=== Requirement ===
Every line from the one with "Orçamento pelo Telefone" to the end of the data needs to be copied exactly, and no line before it.

=== Information supplied ===
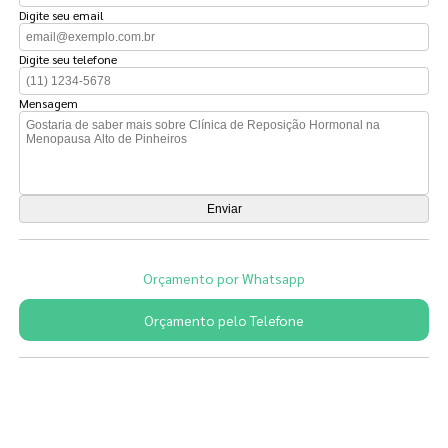
Digite seu email
Digite seu telefone
Mensagem
Orçamento por Whatsapp
Orçamento pelo Telefone
Páginas Relacionadas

=== Task output ===
Orçamento pelo Telefone
Páginas Relacionadas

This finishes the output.